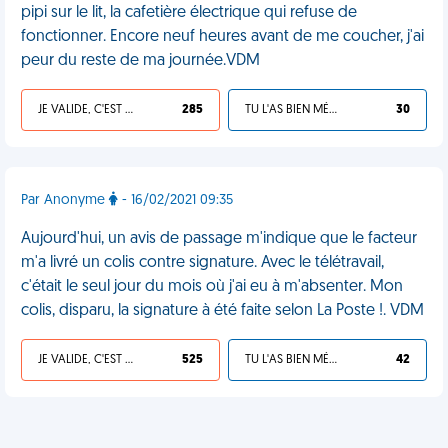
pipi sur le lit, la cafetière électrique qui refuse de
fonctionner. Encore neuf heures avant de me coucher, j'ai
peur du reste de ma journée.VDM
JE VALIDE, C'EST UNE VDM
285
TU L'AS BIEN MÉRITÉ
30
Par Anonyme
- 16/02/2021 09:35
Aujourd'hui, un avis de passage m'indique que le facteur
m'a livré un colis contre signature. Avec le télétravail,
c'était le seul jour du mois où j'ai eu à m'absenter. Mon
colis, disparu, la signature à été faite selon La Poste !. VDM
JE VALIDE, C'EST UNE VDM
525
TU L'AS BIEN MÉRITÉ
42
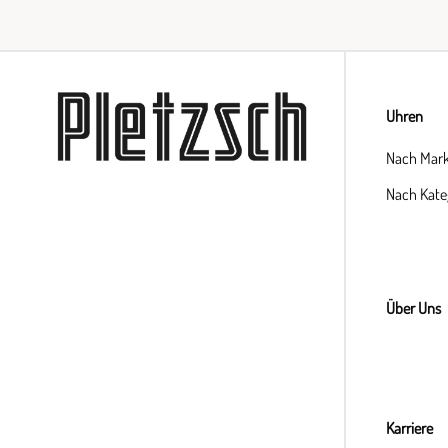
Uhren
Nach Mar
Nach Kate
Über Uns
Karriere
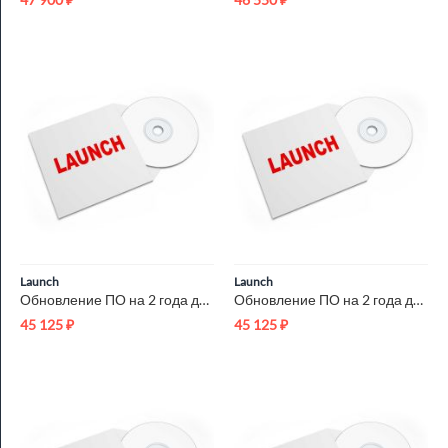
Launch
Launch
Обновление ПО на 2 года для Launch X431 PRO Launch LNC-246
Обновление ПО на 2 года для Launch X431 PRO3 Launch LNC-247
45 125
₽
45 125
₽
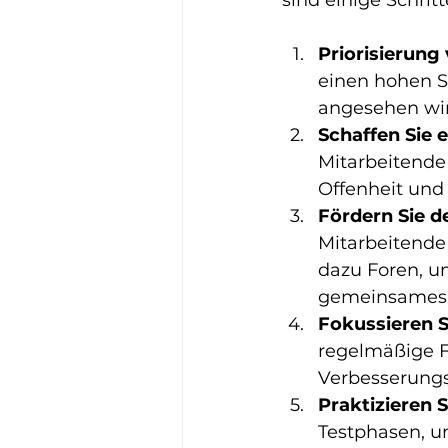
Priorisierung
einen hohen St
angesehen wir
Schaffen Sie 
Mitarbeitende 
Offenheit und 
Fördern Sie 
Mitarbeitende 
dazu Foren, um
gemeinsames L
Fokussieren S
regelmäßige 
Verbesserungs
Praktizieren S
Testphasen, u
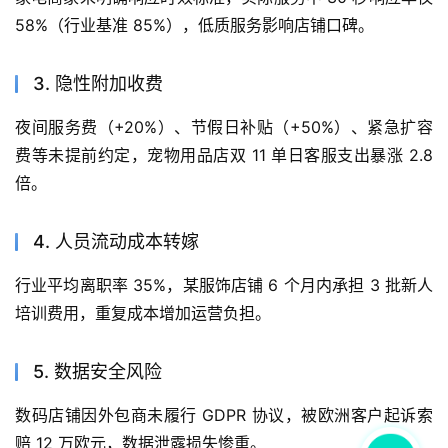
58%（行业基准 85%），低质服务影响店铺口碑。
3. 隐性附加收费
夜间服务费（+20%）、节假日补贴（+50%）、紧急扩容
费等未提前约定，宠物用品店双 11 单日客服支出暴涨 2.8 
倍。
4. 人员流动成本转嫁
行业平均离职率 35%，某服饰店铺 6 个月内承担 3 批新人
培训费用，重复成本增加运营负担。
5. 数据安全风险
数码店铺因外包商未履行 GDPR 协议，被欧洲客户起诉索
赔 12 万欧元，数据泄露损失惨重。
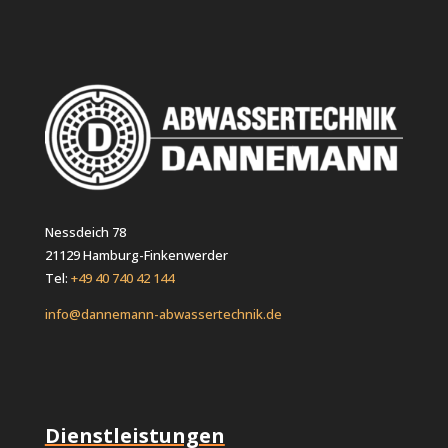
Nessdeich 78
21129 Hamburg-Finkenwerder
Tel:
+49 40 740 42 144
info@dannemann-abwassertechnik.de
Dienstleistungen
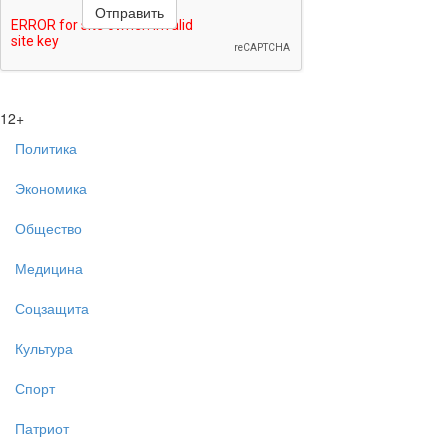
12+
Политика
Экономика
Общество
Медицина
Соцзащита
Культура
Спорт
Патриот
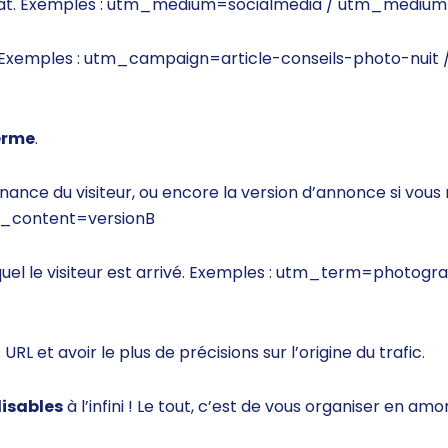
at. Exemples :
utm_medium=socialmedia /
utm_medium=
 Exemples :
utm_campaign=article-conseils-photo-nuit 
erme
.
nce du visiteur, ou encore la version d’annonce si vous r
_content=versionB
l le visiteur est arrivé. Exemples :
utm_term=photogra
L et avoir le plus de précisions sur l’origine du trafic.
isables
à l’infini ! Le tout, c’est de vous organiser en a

+ + + + +

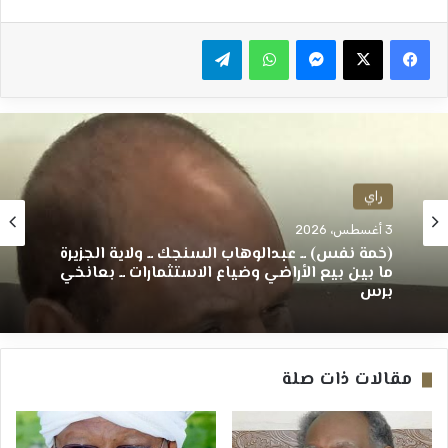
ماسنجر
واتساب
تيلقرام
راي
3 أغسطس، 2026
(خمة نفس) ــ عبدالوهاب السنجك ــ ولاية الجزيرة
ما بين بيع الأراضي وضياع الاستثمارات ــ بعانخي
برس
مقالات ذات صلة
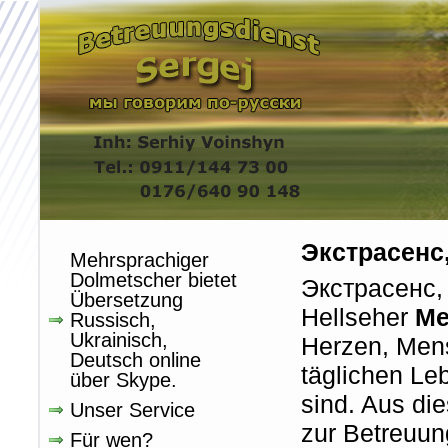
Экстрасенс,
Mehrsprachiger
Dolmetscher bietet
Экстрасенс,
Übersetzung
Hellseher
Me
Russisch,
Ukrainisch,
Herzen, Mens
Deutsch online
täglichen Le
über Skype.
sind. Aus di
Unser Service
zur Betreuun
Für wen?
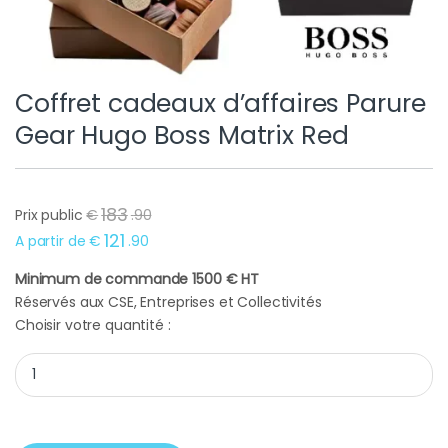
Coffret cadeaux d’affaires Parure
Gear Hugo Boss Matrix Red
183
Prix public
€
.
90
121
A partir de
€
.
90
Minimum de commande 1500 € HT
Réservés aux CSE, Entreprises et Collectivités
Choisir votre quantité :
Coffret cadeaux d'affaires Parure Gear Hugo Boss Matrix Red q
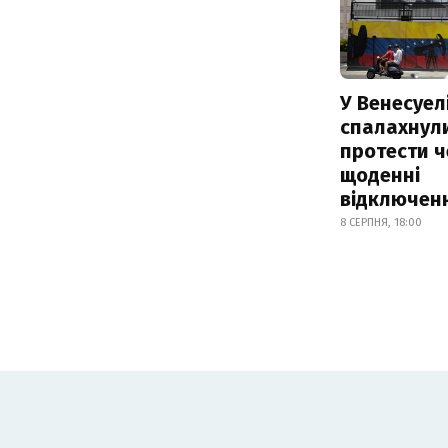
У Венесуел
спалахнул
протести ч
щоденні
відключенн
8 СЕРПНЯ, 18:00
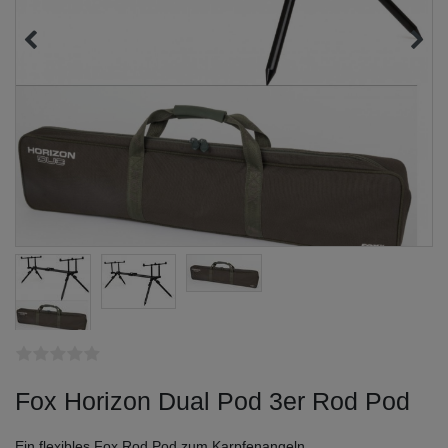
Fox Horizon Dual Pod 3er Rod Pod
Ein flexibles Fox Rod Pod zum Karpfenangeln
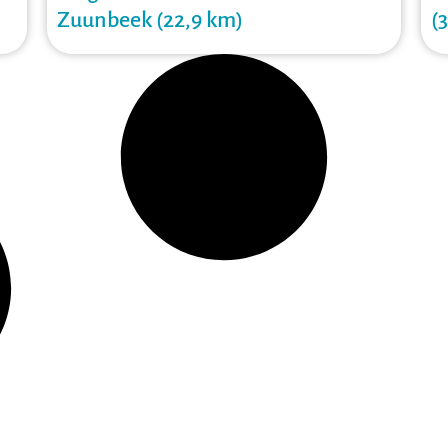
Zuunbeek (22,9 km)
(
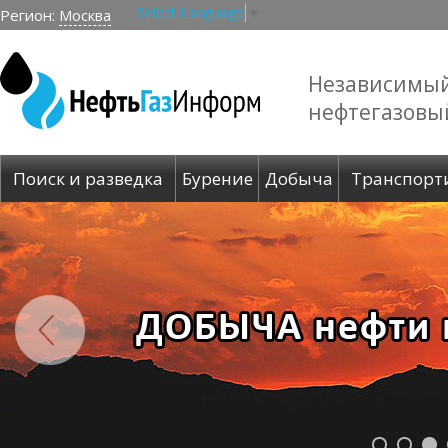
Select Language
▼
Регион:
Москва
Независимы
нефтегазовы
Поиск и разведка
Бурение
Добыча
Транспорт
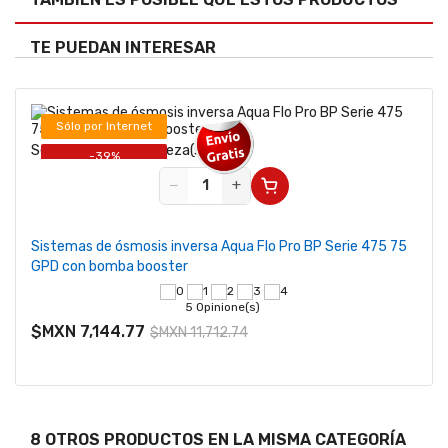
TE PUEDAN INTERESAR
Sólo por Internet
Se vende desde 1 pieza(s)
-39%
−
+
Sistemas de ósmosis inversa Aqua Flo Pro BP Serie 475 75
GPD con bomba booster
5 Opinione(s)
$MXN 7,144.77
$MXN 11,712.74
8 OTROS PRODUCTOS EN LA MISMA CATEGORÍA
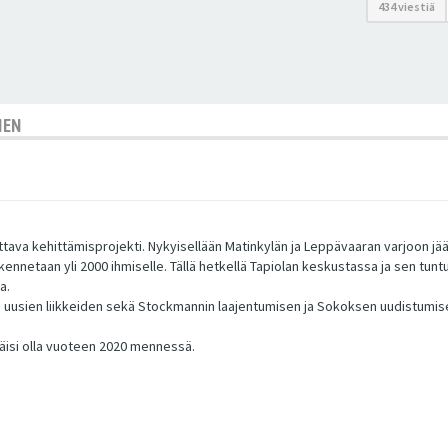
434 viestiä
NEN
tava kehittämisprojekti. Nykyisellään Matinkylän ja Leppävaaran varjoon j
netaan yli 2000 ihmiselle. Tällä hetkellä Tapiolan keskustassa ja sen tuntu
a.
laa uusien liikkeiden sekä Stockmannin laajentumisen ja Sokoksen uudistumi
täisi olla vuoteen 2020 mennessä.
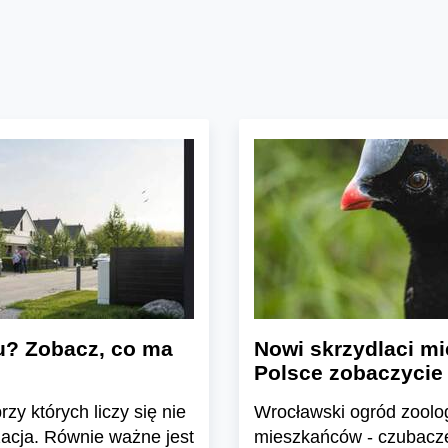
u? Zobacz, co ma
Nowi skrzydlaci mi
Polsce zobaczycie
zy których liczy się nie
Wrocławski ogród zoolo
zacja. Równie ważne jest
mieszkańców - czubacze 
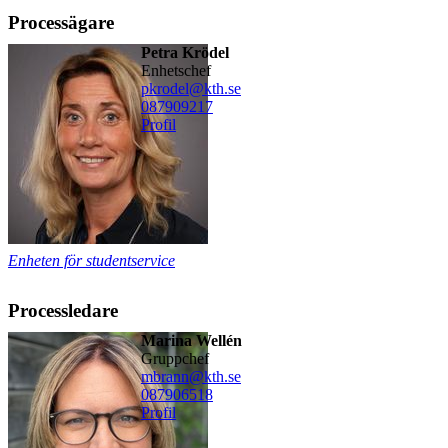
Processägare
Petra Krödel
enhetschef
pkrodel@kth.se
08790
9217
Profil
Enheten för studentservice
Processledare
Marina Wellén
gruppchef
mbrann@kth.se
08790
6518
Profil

+ + + + +

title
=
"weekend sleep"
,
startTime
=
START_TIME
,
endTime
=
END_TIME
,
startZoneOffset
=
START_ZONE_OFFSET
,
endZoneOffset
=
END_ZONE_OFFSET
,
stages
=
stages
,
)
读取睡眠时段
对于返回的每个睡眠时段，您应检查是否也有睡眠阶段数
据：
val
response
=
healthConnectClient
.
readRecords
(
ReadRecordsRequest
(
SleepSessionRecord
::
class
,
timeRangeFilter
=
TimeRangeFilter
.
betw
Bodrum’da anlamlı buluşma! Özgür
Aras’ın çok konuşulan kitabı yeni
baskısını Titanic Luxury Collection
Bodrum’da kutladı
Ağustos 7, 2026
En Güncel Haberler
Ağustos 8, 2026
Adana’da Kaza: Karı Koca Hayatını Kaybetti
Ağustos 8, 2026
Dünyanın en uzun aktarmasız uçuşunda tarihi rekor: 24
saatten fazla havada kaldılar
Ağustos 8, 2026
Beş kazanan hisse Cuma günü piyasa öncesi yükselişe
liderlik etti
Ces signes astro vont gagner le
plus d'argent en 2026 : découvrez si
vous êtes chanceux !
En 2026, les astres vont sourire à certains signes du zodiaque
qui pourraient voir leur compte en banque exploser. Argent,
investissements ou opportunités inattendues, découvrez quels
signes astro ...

+ + + + +

**Exercise**
For each line of the material that includes the word "astro", make a copy.

**Worked solution**
Ces signes astro vont gagner le
signes astro ...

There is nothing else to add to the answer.